The idea for The Workaround came to me when... I returned to work at a Toronto tech startup after my second child and felt like an alien. It seemed like I was the only one struggling to work and parent young children with a career I loved. Yet I knew there had to be other parents who needed to work and who struggled to find childcare in Toronto, so I selfishly built a space that would make it easier for me to go to work.
I decided to be an entrepreneur because… I’m stubborn and government policy moves too slowly. As we’ve seen with the COVID crisis, there is a lot of promise of relief without concrete immediate action. The same is true (tenfold) with childcare policy. I started an innovative childcare company after several frustrating years of childcare inaction.
My proudest accomplishment is… when my daughter proclaimed on one of her virtual school lessons that she is now the CEO of The Workaround and too busy on calls all day to finish her schoolwork.
My boldest move to date… was leaving my ten year marriage to come out as queer and finding a way to positively co-parent and co-exist with my ex while my children are still so little.
“As a strong, A-type, very proud woman I believed I could do it all.

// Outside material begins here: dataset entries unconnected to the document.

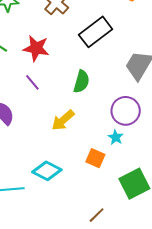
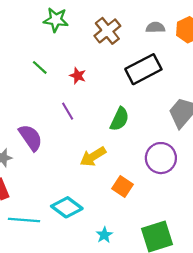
red star: (36, 48) -> (78, 76), size x0.6
cyan star: (116, 137) -> (104, 235), moved
orange square: (95, 158) -> (123, 187), moved

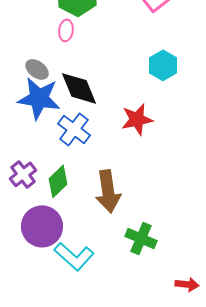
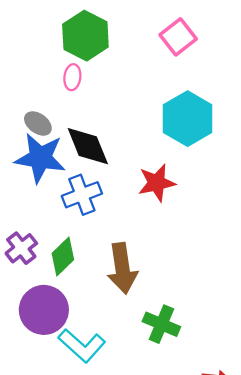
cyan hexagon: (163, 65) -> (188, 119), size x1.5
blue cross: (74, 129) -> (82, 195), turned 32

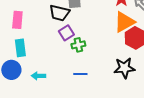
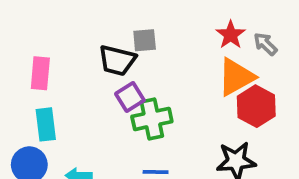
green cross: (78, 45) -> (152, 119), size x1.5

Once I accepted help, things improved dramatically.”
I surprise people when I tell them… I’m quite introverted and feel great stress in large group settings or after long in-person visits with anyone other than one or two close friends.
My best advice from a mentor was… focus on the problem directly in front of you, not the future problem you’re envisioning.
My advice for aspiring entrepreneurs… is don’t open a brick and mortar space? (Kidding… but not really). My advice to entrepreneurs is to consider if the work you want to be doing truly lights you up — you will be working longer hours than you ever have, putting everything on the line. So make sure it’s for a mission/cause/activity you really believe in. Otherwise it’s a whole lot of stress, and there are easier ways to earn no money.
The one piece of advice I give that I have trouble following myself is… “you can’t do everything today”. I recognize that currently I’m in the middle of a global pandemic and I cannot do the work I want to do, but I’m still quietly shaming myself for not doing enough. I really struggle to remember what “enough” really means.
If I had an extra hour in the day, I would… ask whether that hour includes parenting my children. If it’s a solo extra hour in the day, I would spend it napping or sitting outside in silence. If it’s an extra hour of parenting, I would spend it on screen time.
If you googled me, you still wouldn’t know… that I’m queer, but truly in love with my garden. If only I lived somewhere I could garden 12 months of the year.
The best thing I’ve done for my business so far… is bring very wise investors and advisors into the mix, revealing my books and financial vulnerability. As a strong, A-type, very proud woman I believed I could do it all. Once I accepted help, things improved dramatically.
I stay inspired by… incredibly intelligent women and non-binary individuals who bravely put their critical analysis into the world through articles, books, podcasts and song. I LOVE critical analysis of everything from the current state of capitalism to an apt dissection of Love is Blind.
The future excites me because… well frankly it feels like we have nowhere to go but up.
My next step is… only to survive the next 18 months. The Workaround, my company, is still ordered closed in this moment — the recovery from this closure period will be much longer than the closure itself, and the only option I have is to try to survive it, hoping we will see enough return to normalcy to continue on.